The result was: promoted by Theleekycauldron (talk) 04:54, 1 November 2021 (UTC)
- ... that the Engineers' Club Building and Engineering Societies' Building in New York City were described in the mid-20th century as "the engineering crossroads of the world"? Source: Grutzner, Charles (January 26, 1955). "Engineer Center Strains at Seams; 39th and 40th St. Buildings Have Become Inadequate -- Other Cities Beckon". The New York Times.
- ALT1:... that Andrew Carnegie donated $1.5 million in 1904 to develop the Engineers' Club Building and Engineering Societies' Building, which later became "the engineering crossroads of the world"? Source: Grutzner, Charles (January 26, 1955). "Engineer Center Strains at Seams; 39th and 40th St. Buildings Have Become Inadequate -- Other Cities Beckon". The New York Times.
ALT2:... that the Engineers' Club Building was designed by the brother-in-law of Andrew Carnegie, who also funded the Engineering Societies' Building behind it? Source: "Engineers' Club" (PDF). New York City Landmarks Preservation Commission. March 22, 2011. p. 7- ALT2A:... that one architect of the Engineers' Club Building was the brother-in-law of Andrew Carnegie, who also funded the Engineering Societies' Building behind it? Source: "Engineers' Club" (PDF). New York City Landmarks Preservation Commission. March 22, 2011. p. 7
- Reviewed: Railroads in New England, Jane Ingham
- Comment: Per WP:DYKSG#C3, only the first bolded link in each hook ("Engineering Societies Building") should be counted. But if none of these work, I can propose separate hooks for each one. (Sadly, there is no picture of both buildings at once, so I put the image of the Engineers' Club Building as an optional image.)
Created by Epicgenius (talk). Self-nominated at 13:04, 13 October 2021 (UTC).

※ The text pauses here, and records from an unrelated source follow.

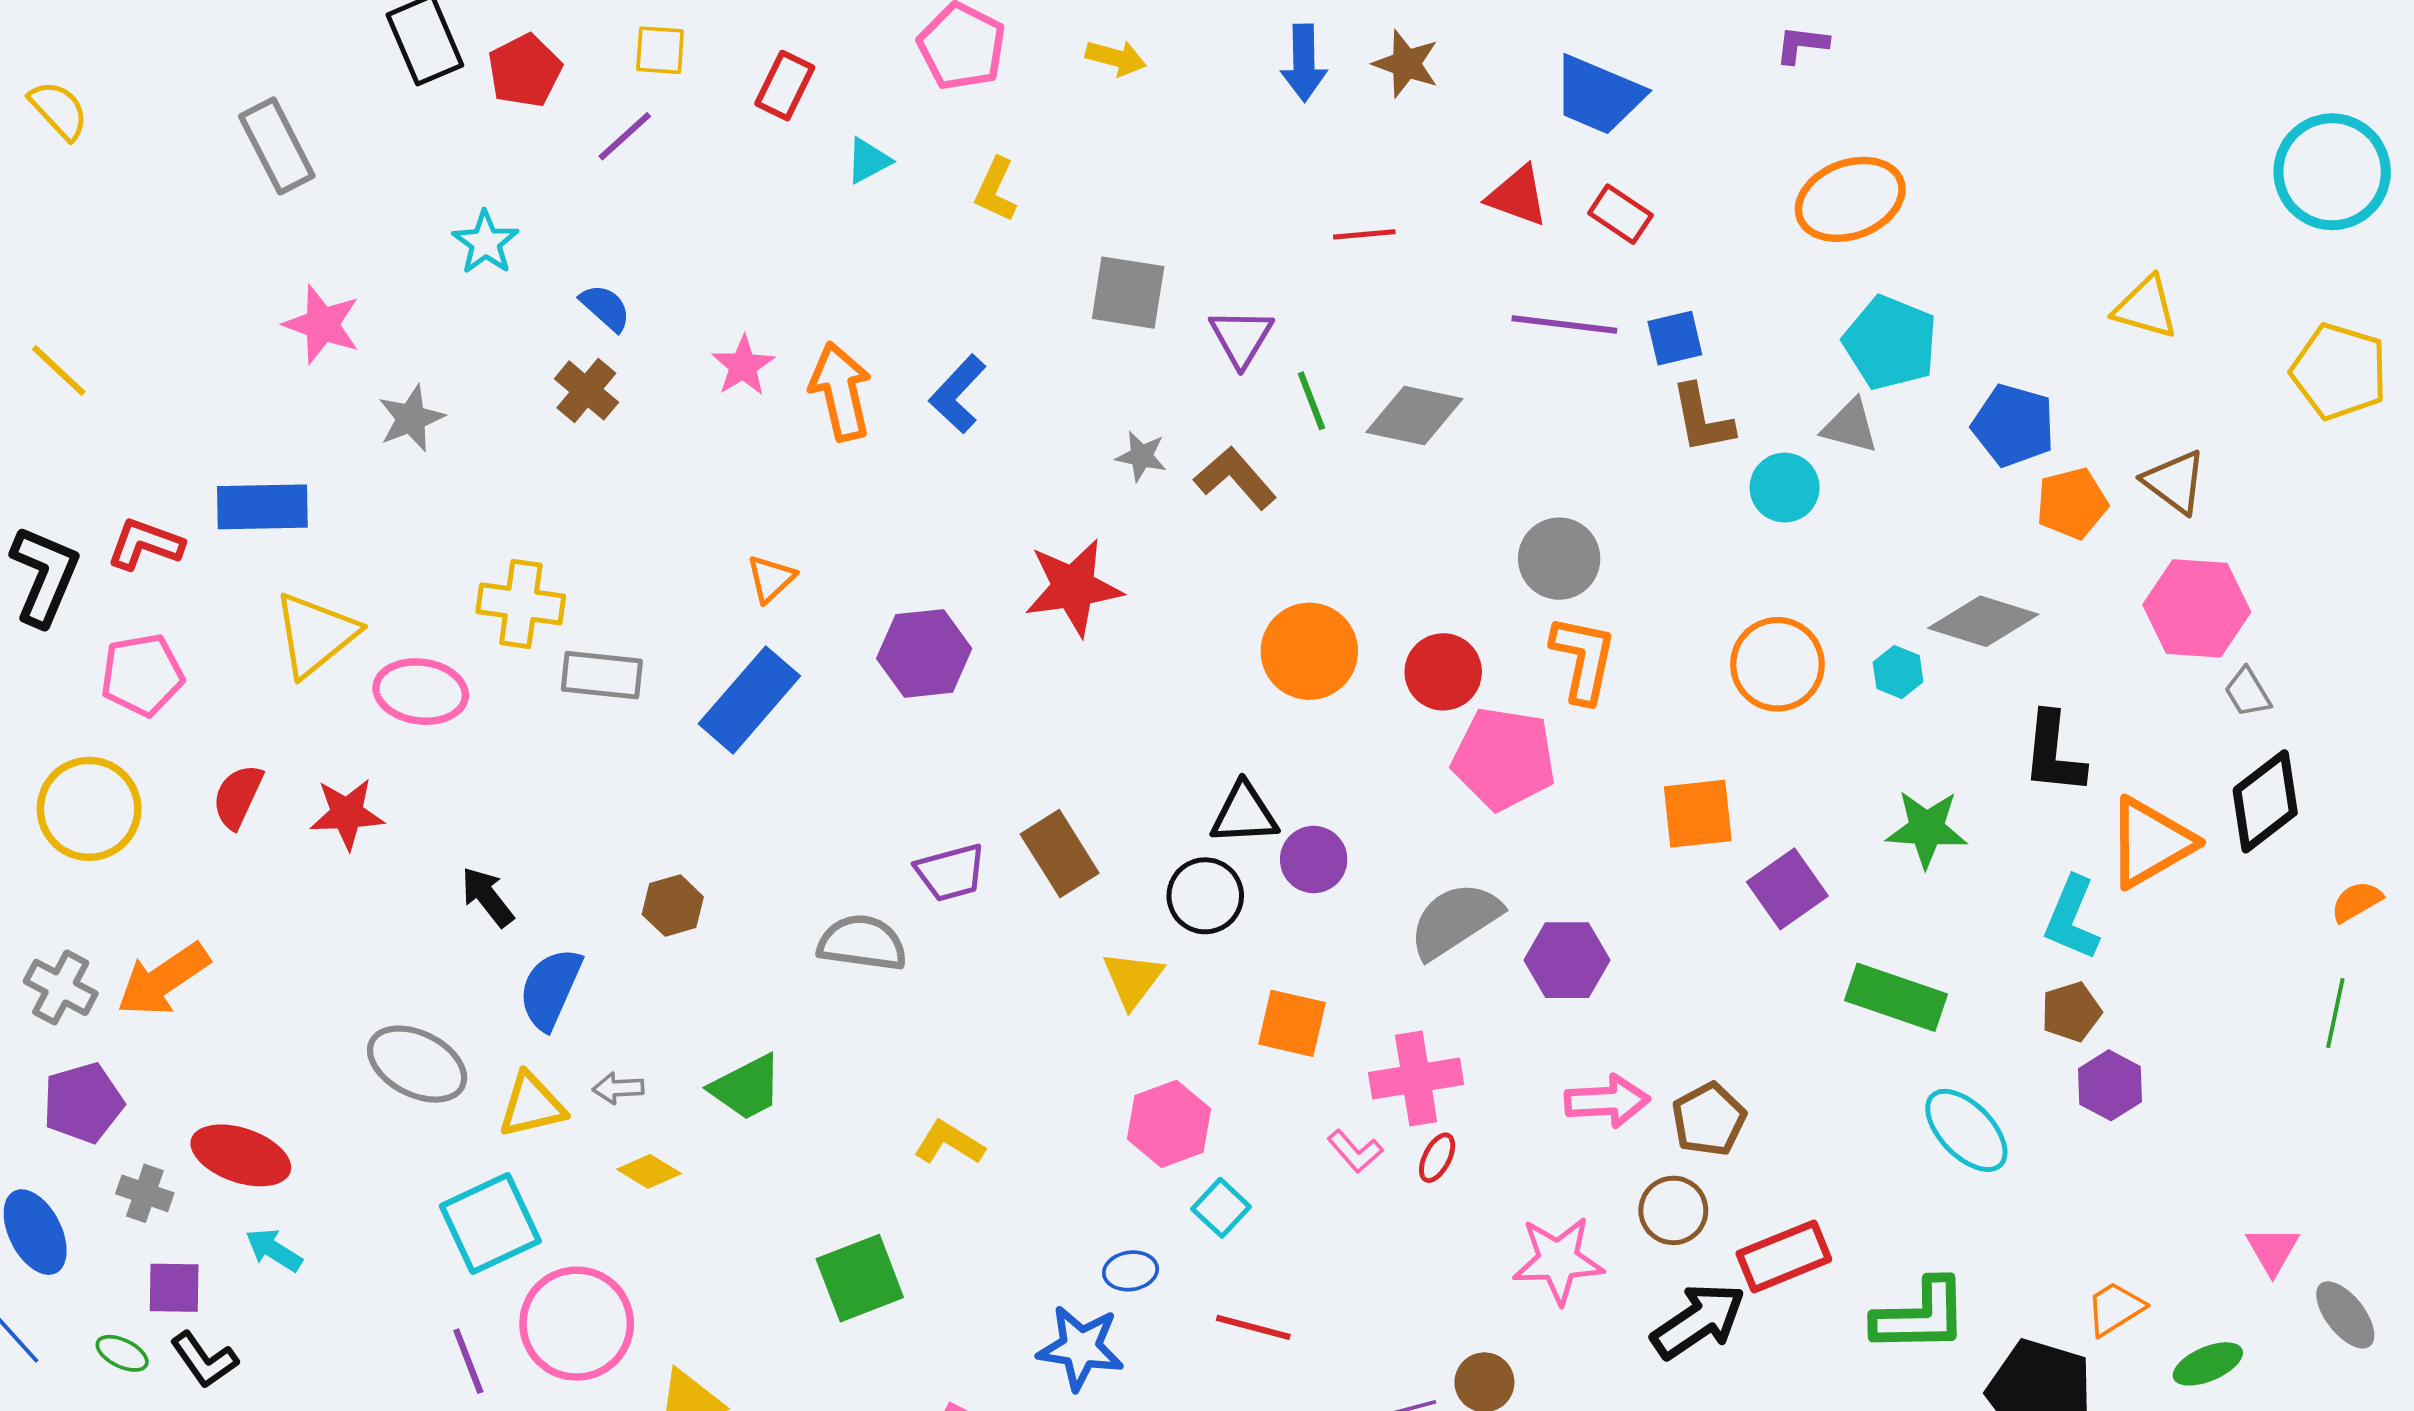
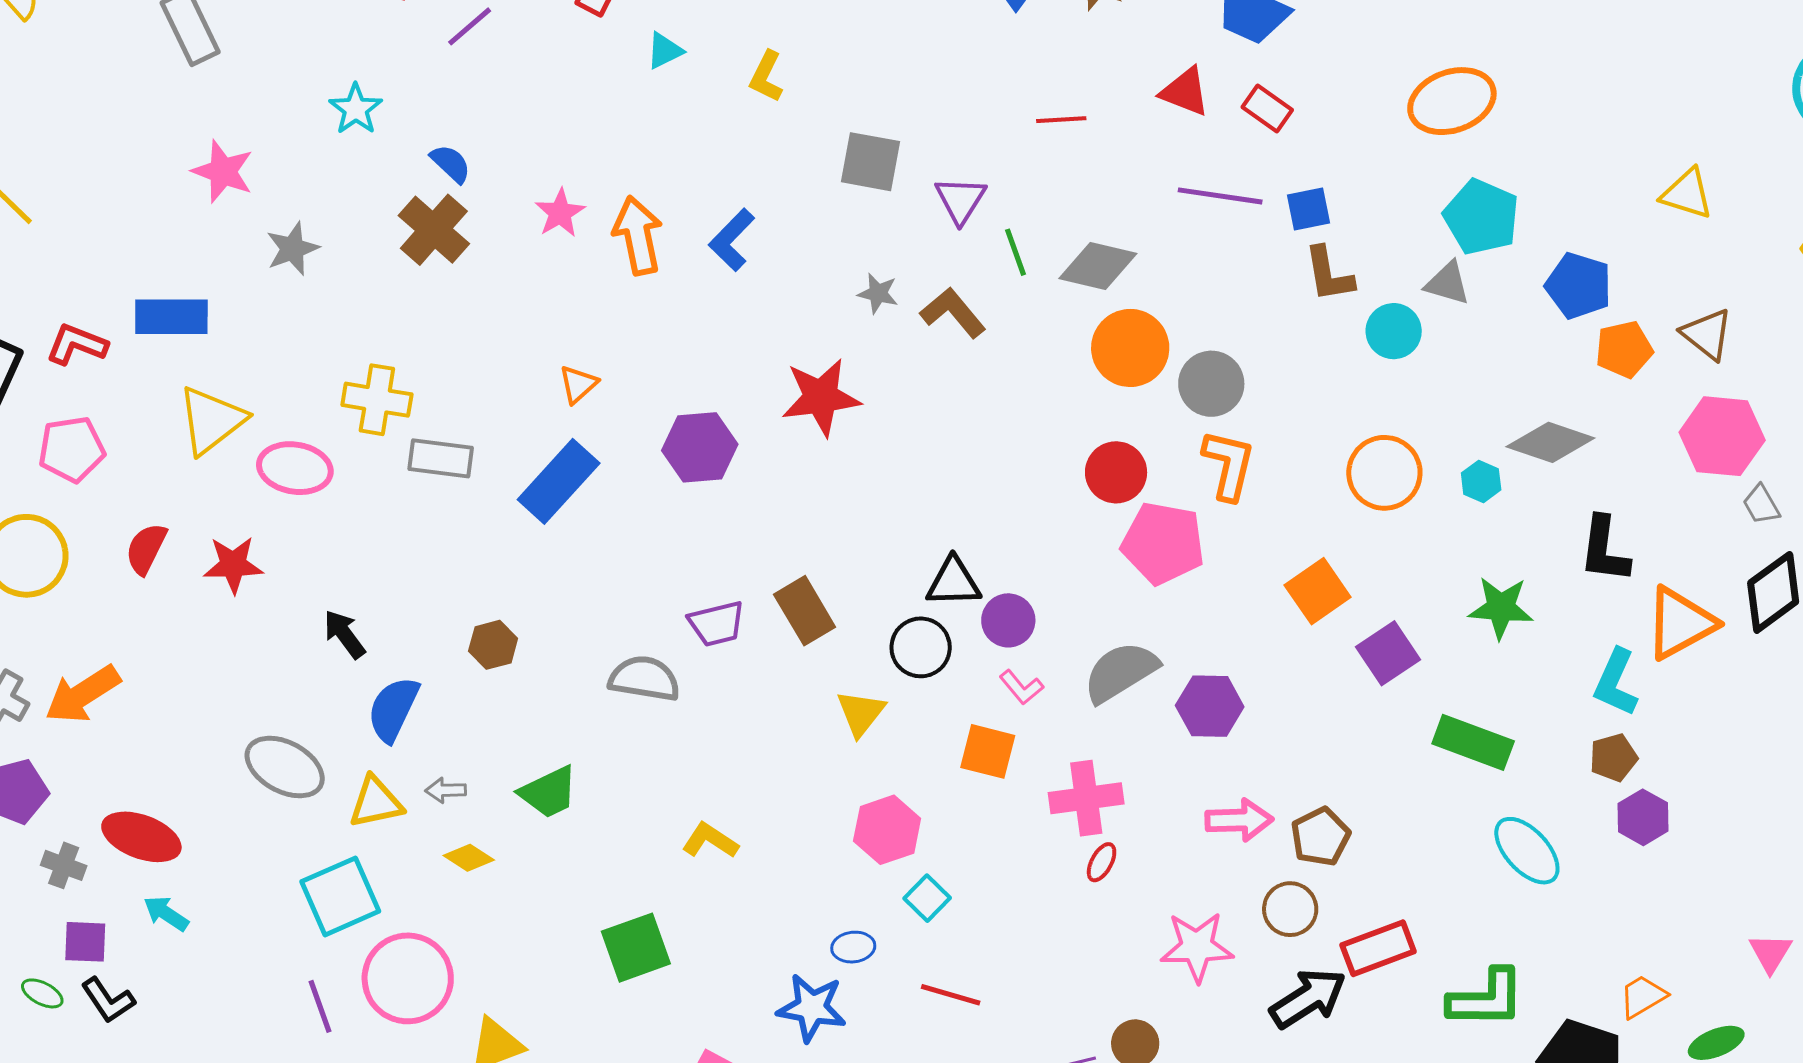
brown cross: (586, 390) -> (434, 230), size x1.4
orange circle: (1309, 651) -> (1130, 348), moved
orange square: (1698, 814) -> (1318, 591), turned -30
pink L-shape: (1355, 1151) -> (1021, 687), moved

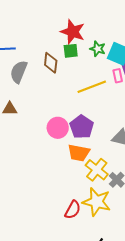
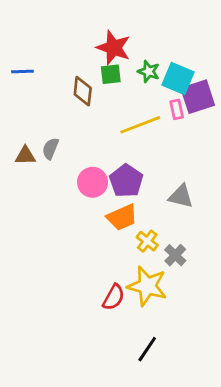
gray semicircle: (19, 72) -> (50, 149), moved, size x0.7
orange trapezoid: (79, 153) -> (122, 217), turned -35
yellow cross: (97, 170) -> (147, 241), size x0.7

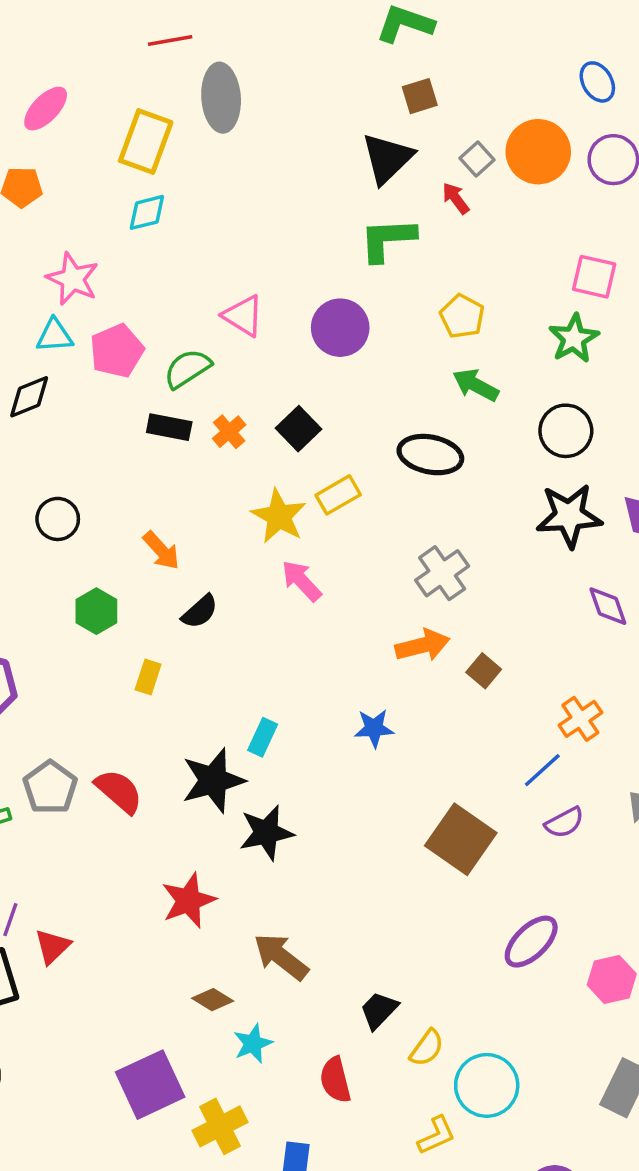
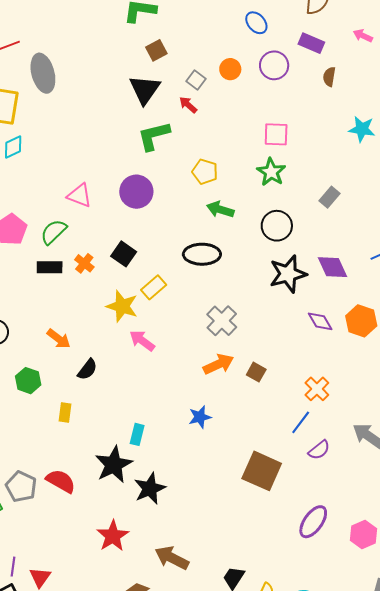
orange circle: (538, 152) -> (230, 69), size x0.6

- Hi Epicgenius, these articles are close to my heart as a member of a British equivalent institution, review follows: club building is a new article created on 11 October, societies building was more than 5x expanded on the same date; both articles are well written and cited inline throughout to reliable sources; I only sampled a very small number of the hundreds of sources but found no issues with overly close paraphrasing; image is taken by nominator and appropriately licensed; hooks are interesting, ALT0 and ALT1 check out to the article and source, for ALT2 do we know that Whitfield himself designed the building or just his firm? Awaiting a second QPQ - Dumelow (talk) 07:10, 14 October 2021 (UTC)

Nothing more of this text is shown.